Hate Graffiti Found in Dorms

Sara Turner

On February 22, a student found a swastika drawn in a Dakin lounge. Following this incident, various offices have collaborated to facilitate discussion acknowledging the impact of hateful speech on the community. A meeting was held on March 2 in the Merrill Living Room for community members.

On February 28, the administration was made aware of a post on popular community discussion application Yik Yak depicting a poster hanging in an unidentified Merrill hall which read “Hitler did nothing wrong.” Staff members were not able to locate the poster after notification.
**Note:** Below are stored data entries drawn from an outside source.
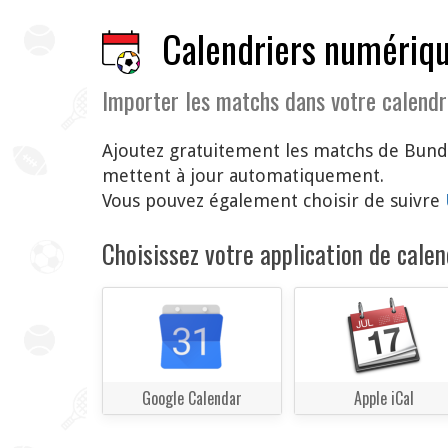
Calendriers numériqu
Importer les matchs dans votre calendr
Ajoutez gratuitement les matchs de Bunde
mettent à jour automatiquement.
Vous pouvez également choisir de suivre
Choisissez votre application de calend
Google Calendar
Apple iCal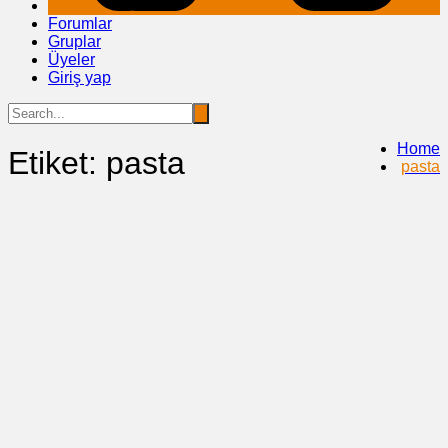
Forumlar
Gruplar
Üyeler
Giriş yap
Home
Etiket:
pasta
pasta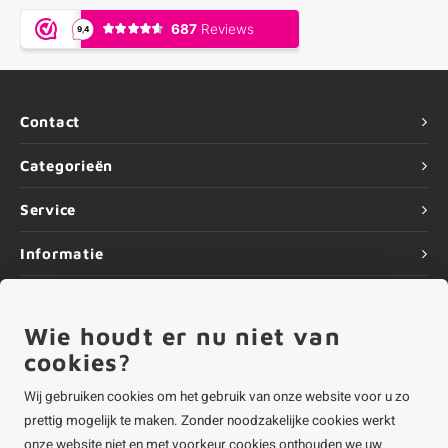
Contact
Categorieën
Service
Informatie
Wie houdt er nu niet van
cookies?
©
Copyright
2026 ALUMINIUMvakman - Powered by
Lightspeed
|
ALUMINIUMvakman is onderdeel van
Roca Online BV
Wij gebruiken cookies om het gebruik van onze website voor u zo
prettig mogelijk te maken. Zonder noodzakelijke cookies werkt
onze website niet en met voorkeur cookies onthouden we uw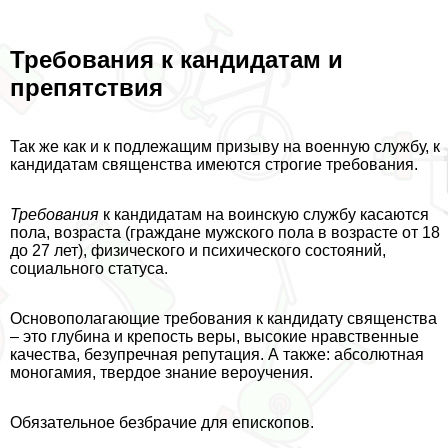
Требования к кандидатам и
препятствия
Так же как и к подлежащим призыву на военную службу, к
кандидатам священства имеются строгие требования.
Требования
к кандидатам на воинскую службу касаются
пола, возраста (граждане мужского пола в возрасте от 18
до 27 лет), физического и психического состояний,
социального статуса.
Основополагающие требования к кандидату священства
– это глубина и крепость веры, высокие нравственные
качества, безупречная репутация. А также: абсолютная
моногамия, твердое знание вероучения.
Обязательное безбрачие для епископов.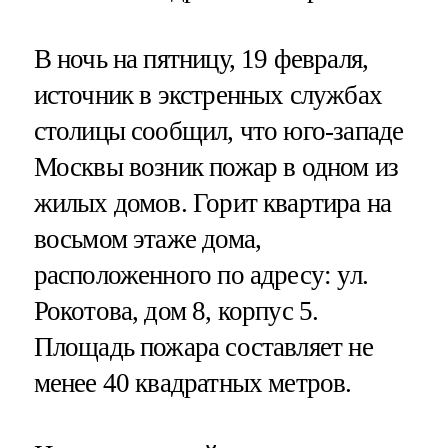
В ночь на пятницу, 19 февраля,
источник в экстренных службах
столицы сообщил, что юго-западе
Москвы возник пожар в одном из
жилых домов. Горит квартира на
восьмом этаже дома,
расположенного по адресу: ул.
Рокотова, дом 8, корпус 5.
Площадь пожара составляет не
менее 40 квадратных метров.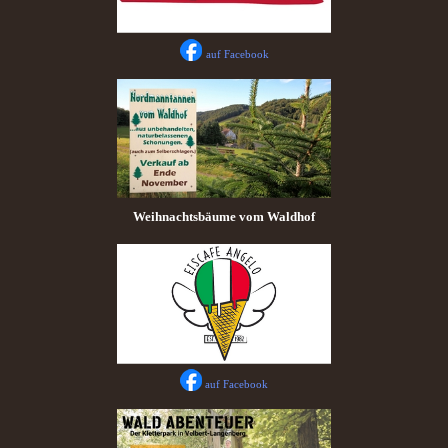
auf Facebook
Weihnachtsbäume vom Waldhof
auf Facebook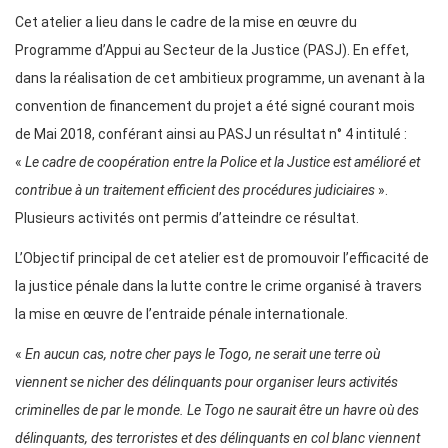
Cet atelier a lieu dans le cadre de la mise en œuvre du
Programme d’Appui au Secteur de la Justice (PASJ). En effet,
dans la réalisation de cet ambitieux programme, un avenant à la
convention de financement du projet a été signé courant mois
de Mai 2018, conférant ainsi au PASJ un résultat n° 4 intitulé :
«
Le cadre de coopération entre la Police et la Justice est amélioré et
contribue à un traitement efficient des procédures judiciaires
».
Plusieurs activités ont permis d’atteindre ce résultat.
L’Objectif principal de cet atelier est de promouvoir l’efficacité de
la justice pénale dans la lutte contre le crime organisé à travers
la mise en œuvre de l’entraide pénale internationale.
«
En aucun cas, notre cher pays le Togo, ne serait une terre où
viennent se nicher des délinquants pour organiser leurs activités
criminelles de par le monde. Le Togo ne saurait être un havre où des
délinquants, des terroristes et des délinquants en col blanc viennent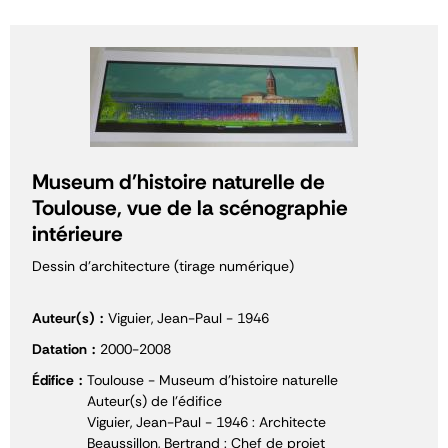
Museum d'histoire naturelle de
Toulouse, vue de la scénographie
intérieure
Dessin d'architecture (tirage numérique)
Auteur(s)
Viguier, Jean-Paul - 1946
Datation
2000-2008
Édifice
Toulouse - Museum d'histoire naturelle
Auteur(s) de l'édifice
Viguier, Jean-Paul - 1946 : Architecte
Beaussillon, Bertrand : Chef de projet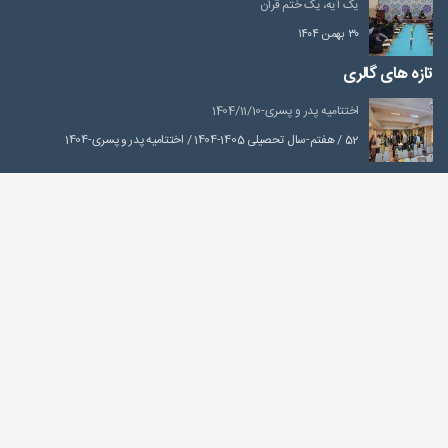
یک آیه، یک ختم قرآن
۳۰ بهمن ۱۴۰۴
تازه های گالری
اختتامیه پدر و پسری-1404/11/10
52 / هفتم-سال تحصیلی 1405-1404 / اختتامیه پدر و پسری-1404
کوهنوردی درکه-1405/04/10
52 / هفتم-سال تحصیلی 1405-1404 / کوهنوردی درکه-1405
صعود به توچال از شیرپلا-۱۴۰۵/۰۴/۳۱
سال تحصیلی 1405-1404 / تابستان1405 / صعود به توچال از شیرپلا-۱۴۰۵
غار رودافشان-1405/04/24
52 / هفتم-سال تحصیلی 1405-1404 / غار رودافشان-1405
تماس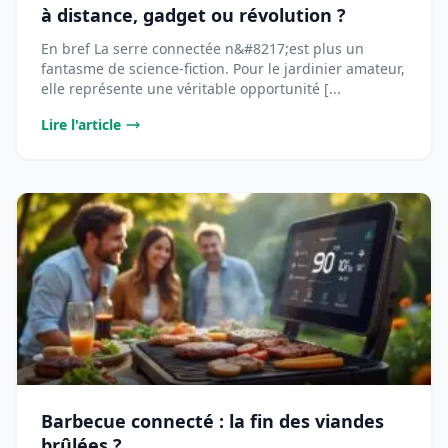
à distance, gadget ou révolution ?
En bref La serre connectée n&#8217;est plus un
fantasme de science-fiction. Pour le jardinier amateur,
elle représente une véritable opportunité [...
Lire l'article
Barbecue connecté : la fin des viandes
brûlées ?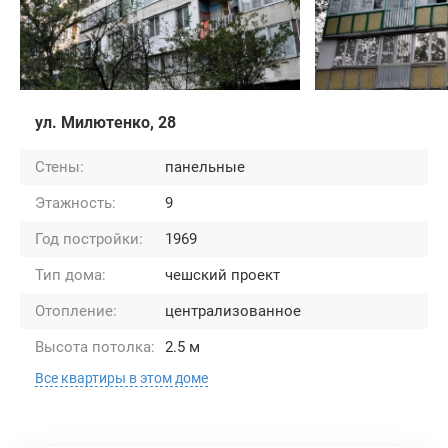
ул. Милютенко, 28
Стены:
панельные
Этажность:
9
Год постройки:
1969
Тип дома:
чешский проект
Отопление:
централизованное
Высота потолка:
2.5 м
Все квартиры в этом доме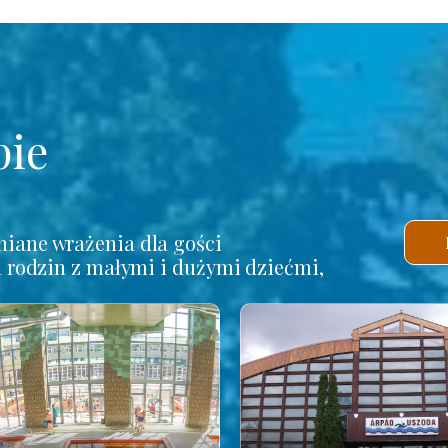
pie
iane wrażenia dla gości
a rodzin z małymi i dużymi dziećmi,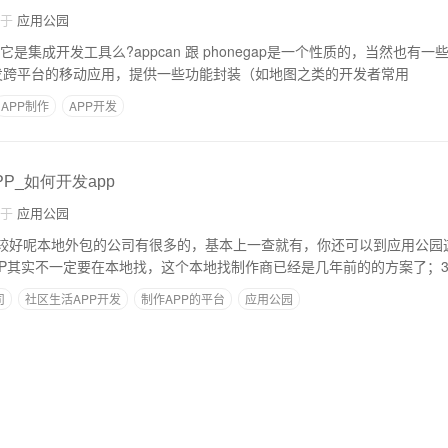
自于
应用公园
它是集成开发工具么?appcan 跟 phonegap是一个性质的，当然也有
来开发跨平台的移动应用，提供一些功能封装（如地图之类的开发者常用
APP制作
APP开发
P_如何开发app
自于
应用公园
比较好呢本地外包的公司有很多的，基本上一查就有，你还可以到应用公园
APP其实不一定要在本地找，这个本地找制作商已经是几年前的的方案了；3
司
社区生活APP开发
制作APP的平台
应用公园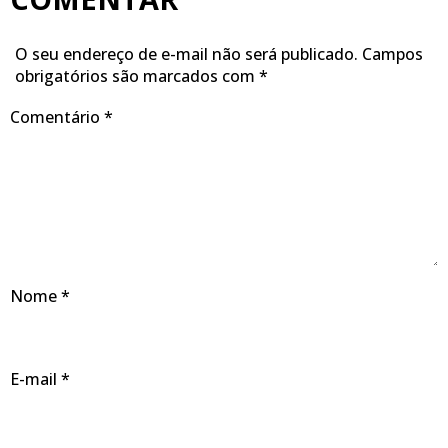
O seu endereço de e-mail não será publicado.
Campos
obrigatórios são marcados com
*
Comentário
*
Nome
*
E-mail
*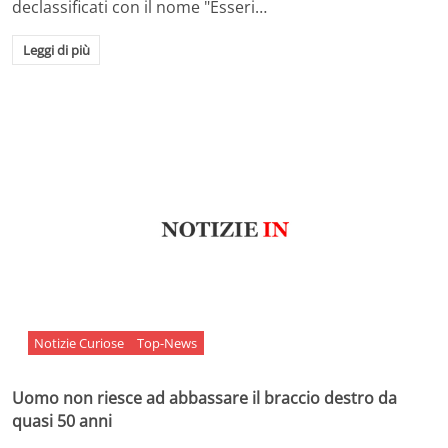
declassificati con il nome "Esseri…
Leggi di più
Notizie Curiose
Top-News
Uomo non riesce ad abbassare il braccio destro da
quasi 50 anni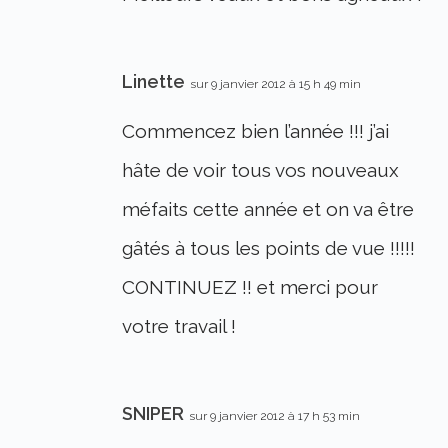
Linette
sur 9 janvier 2012 à 15 h 49 min
Commencez bien l’année !!! j’ai
hâte de voir tous vos nouveaux
méfaits cette année et on va être
gâtés à tous les points de vue !!!!!
CONTINUEZ !! et merci pour
votre travail !
SNIPER
sur 9 janvier 2012 à 17 h 53 min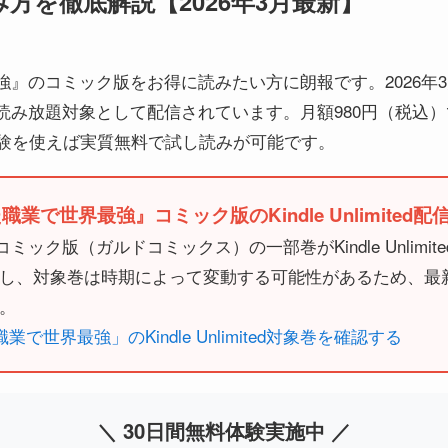
方を徹底解説【2026年3月最新】
コミック版をお得に読みたい方に朗報です。2026年3月時点で、K
読み放題対象として配信されています。月額980円（税込
体験を使えば実質無料で試し読みが可能です。
で世界最強』コミック版のKindle Unlimited配
、コミック版（ガルドコミックス）の一部巻がKindle Unlim
し、対象巻は時期によって変動する可能性があるため、最
。
業で世界最強」のKindle Unlimited対象巻を確認する
＼ 30日間無料体験実施中 ／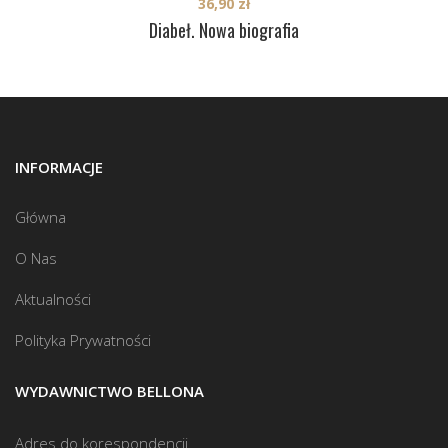
36,90
zł
Diabeł. Nowa biografia
INFORMACJE
Główna
O Nas
Aktualności
Polityka Prywatności
WYDAWNICTWO BELLONA
Adres do korespondencji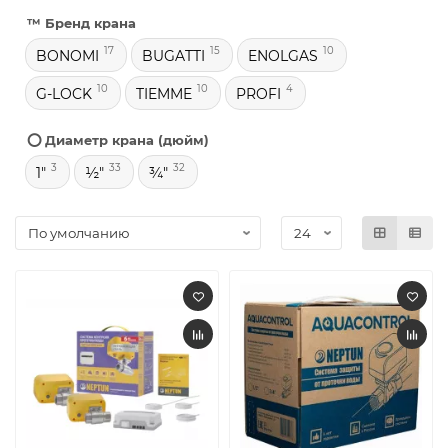
™️ Бренд крана
17
15
10
BONOMI
BUGATTI
ENOLGAS
10
10
4
G-LOCK
TIEMME
PROFI
⭕ Диаметр крана (дюйм)
3
33
32
1"
½"
¾"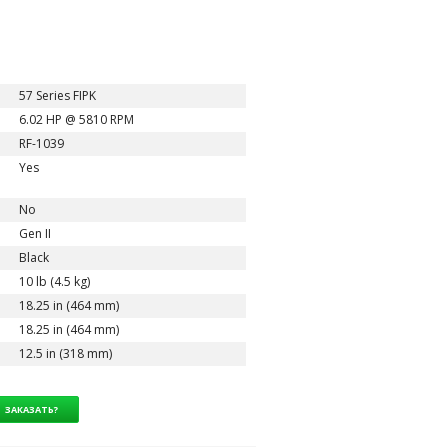
57 Series FIPK
6.02 HP @ 5810 RPM
RF-1039
Yes
No
Gen II
Black
10 lb (4.5 kg)
18.25 in (464 mm)
18.25 in (464 mm)
12.5 in (318 mm)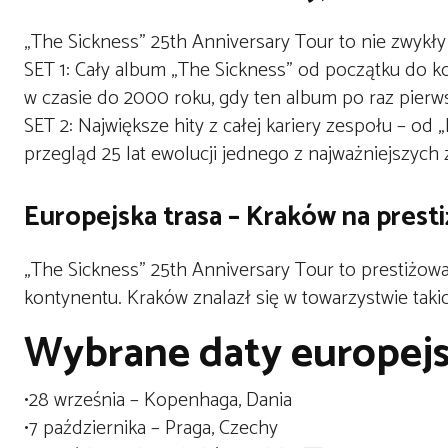
„The Sickness” 25th Anniversary Tour
to nie zwykły
SET 1:
Cały album
„The Sickness”
od początku do koń
w czasie do 2000 roku, gdy ten album po raz pierw
SET 2:
Największe hity z całej kariery zespołu – od 
przegląd 25 lat ewolucji jednego z najważniejszyc
Europejska trasa – Kraków na prestiż
„The Sickness” 25th Anniversary Tour
to prestiżowa
kontynentu.
Kraków
znalazł się w towarzystwie taki
Wybrane daty europejsk
•
28 września
– Kopenhaga, Dania
•
7 października
– Praga, Czechy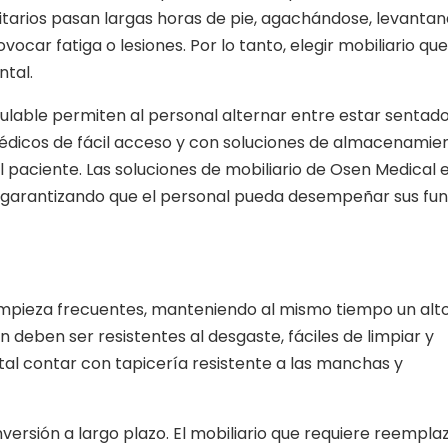
itarios pasan largas horas de pie, agachándose, levanta
ocar fatiga o lesiones. Por lo tanto, elegir mobiliario que
tal.
gulable permiten al personal alternar entre estar sentado
 médicos de fácil acceso y con soluciones de almacenamie
al paciente. Las soluciones de mobiliario de Osen Medical 
, garantizando que el personal pueda desempeñar sus fu
 limpieza frecuentes, manteniendo al mismo tiempo un alto
ón deben ser resistentes al desgaste, fáciles de limpiar y
al contar con tapicería resistente a las manchas y
inversión a largo plazo. El mobiliario que requiere reempla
Dean of students Byron McCrae initially sent an email to Dakin and Merrill residents characterizing the vandalism as “a hate drawing.” The first email to the community at large came on March 4, two days after the forum; this despite immediate campus-wide diffusion by word of mouth and Yik Yak.

Mandatory hall meetings were held in a restorative circle style for Merrill and Dakin, allowing open discussion of the impact these events had on students. Sadness, anger, disappointment, and cynicism were expressed towards a college system and community that has not adequately addressed patterns of oppression on this campus.The motivations of the perpetrators were speculated on. As of now, the identities of those perpetrators is still unknown. “The person who did it, or [any] person who knows anything about it, has a duty to speak up and say so,” student Jay Tilden said.

Whether the perpetrators of these events believed in their sentiments is of no import: the repetition of these violent symbols was executed in a legitimizing manner.

This is not the first time hate messages have been scrawled on walls and bathroom stalls. In spring 2015, similar anti-Semitic vandalism appeared in the Harold F. Johnson library and Robert Crown Center. Racial slurs have been chalked on the walls of the Social Justice LLC’s lounge. In 1977, a cross was burned on the lawn outside Merrill during a student party for the Third World Organization (now known as Students of Underrepresented Cultures and Ethnicities [SOURCE]). It seems that hate is business as usual at Hampshire College. The condemnation by administration should be expected, of course—but what else are they doing to commit themselves to cultivating a campus against hate, instead of a campus complicit with hate? What are all of us, as students and members of this institution, doing to condemn these actions beyond our words?

Another community meeting will be held April 7 at noon at a place to be determined.